2. There are many levels of success. Some indies consider making enough to continue making games to be more than successful enough. Lots of them are like that, though they have no big hits(and you don't really hear about them as often). "making it" doesn't have to mean getting a big hit, you could easily have a number of smaller games that sell a few thousand copies, and if you can repeat that, you are suddenly living off gamedev despite not having a huge hit.
 
K

Kobold

Guest
..."making it" doesn't have to mean getting a big hit, you could easily have a number of smaller games that sell a few thousand copies, and if you can repeat that, you are suddenly living off gamedev despite not having a huge hit.
...That's the easiest:
1) get HTML 5 module
2) produce a whole bunch of low-quality games
3) get shared rotary-traffic generating low-quality stats
4) present your robot-traffic to advertisers
5) place their Ads
6) make money

...but you will never gain the satisfaction of having done something worth talking about
 

kburkhart84

Firehammer Games
...That's the easiest:

...but you will never gain the satisfaction of having done something worth talking about
Is making a living doing what you love not worth talking about? Each person wants what they want. Some would rather make the "big one" regardless of how likely they would be successful. Others would rather make a living off of games regardless(though most of us would rather have both of those things if possible of course).
 
K

Kobold

Guest
Is making a living doing what you love not worth talking about? Each person wants what they want. Some would rather make the "big one" regardless of how likely they would be successful. Others would rather make a living off of games regardless(though most of us would rather have both of those things if possible of course).
Sure.
But flooding the market with something you wouldn't even wanna play yourself, isn't.
I have a strong opinion about this, haha... as one can tell.

Whatever floats your boat
 

cidwel

Member
Eh... I suppose could be better to prototype a game, and try to create an astonishing kickstarter campaing just to get feedback of it. Sometimes I go randomly in itch.io, click on some games that I think are good looking and curious to me and get their kickstarter pages and return often to check if the campaing is succeeding. And a lot of times I see good talented games not getting a damn because they fail in the communication, in the expression the game is telling to the public.
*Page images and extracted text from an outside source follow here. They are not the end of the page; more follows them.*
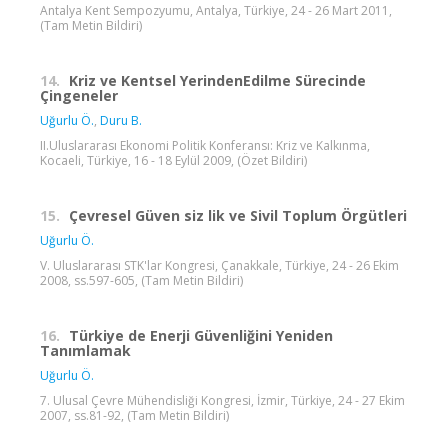
Antalya Kent Sempozyumu, Antalya, Türkiye, 24 - 26 Mart 2011,
(Tam Metin Bildiri)
14.
Kriz ve Kentsel YerindenEdilme Sürecinde
Çingeneler
Uğurlu Ö.
,
Duru B.
II.Uluslararası Ekonomi Politik Konferansı: Kriz ve Kalkınma,
Kocaeli, Türkiye, 16 - 18 Eylül 2009, (Özet Bildiri)
15.
Çevresel Güven siz lik ve Sivil Toplum Örgütleri
Uğurlu Ö.
V. Uluslararası STK'lar Kongresi, Çanakkale, Türkiye, 24 - 26 Ekim
2008, ss.597-605, (Tam Metin Bildiri)
16.
Türkiye de Enerji Güvenliğini Yeniden
Tanımlamak
Uğurlu Ö.
7. Ulusal Çevre Mühendisliği Kongresi, İzmir, Türkiye, 24 - 27 Ekim
2007, ss.81-92, (Tam Metin Bildiri)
I think it is better to first try the market and dive in it only if you see good feedback that will help you to create a brand new fanbase.
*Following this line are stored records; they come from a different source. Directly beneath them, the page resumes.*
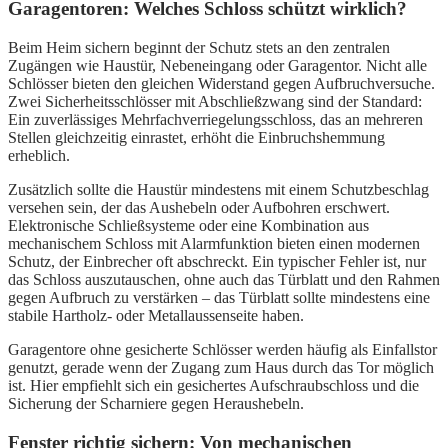
Garagentoren: Welches Schloss schützt wirklich?
Beim Heim sichern beginnt der Schutz stets an den zentralen
Zugängen wie Haustür, Nebeneingang oder Garagentor. Nicht alle
Schlösser bieten den gleichen Widerstand gegen Aufbruchversuche.
Zwei Sicherheitsschlösser mit Abschließzwang sind der Standard:
Ein zuverlässiges Mehrfachverriegelungsschloss, das an mehreren
Stellen gleichzeitig einrastet, erhöht die Einbruchshemmung
erheblich.
Zusätzlich sollte die Haustür mindestens mit einem Schutzbeschlag
versehen sein, der das Aushebeln oder Aufbohren erschwert.
Elektronische Schließsysteme oder eine Kombination aus
mechanischem Schloss mit Alarmfunktion bieten einen modernen
Schutz, der Einbrecher oft abschreckt. Ein typischer Fehler ist, nur
das Schloss auszutauschen, ohne auch das Türblatt und den Rahmen
gegen Aufbruch zu verstärken – das Türblatt sollte mindestens eine
stabile Hartholz- oder Metallaussenseite haben.
Garagentore ohne gesicherte Schlösser werden häufig als Einfallstor
genutzt, gerade wenn der Zugang zum Haus durch das Tor möglich
ist. Hier empfiehlt sich ein gesichertes Aufschraubschloss und die
Sicherung der Scharniere gegen Heraushebeln.
Fenster richtig sichern: Von mechanischen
See undertale's kickstarter to know what I'm talking about. It had a lot of chances to be a good hit and it actually succeeded.
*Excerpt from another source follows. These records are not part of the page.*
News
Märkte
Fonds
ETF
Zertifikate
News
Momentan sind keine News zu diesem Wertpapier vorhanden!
You can prototype an idea while making a living and being independient in a part/full time job (yeah, 8hrs working and 4 hours working in your prototype). It is important to focus the development in bits that you want to show in your kickstarter, and then get some video editing skills and get creative. You have to spend as much time as you need to create a good buzz in just a trailer that shouldn't be taking more than a minute.

Unless you want to make games just for fun while working in something else to make a living, you have to gain a good feedback in steam/kickstarter/facebook/twitch (even!) if you are thinking about focusing all your time in your game.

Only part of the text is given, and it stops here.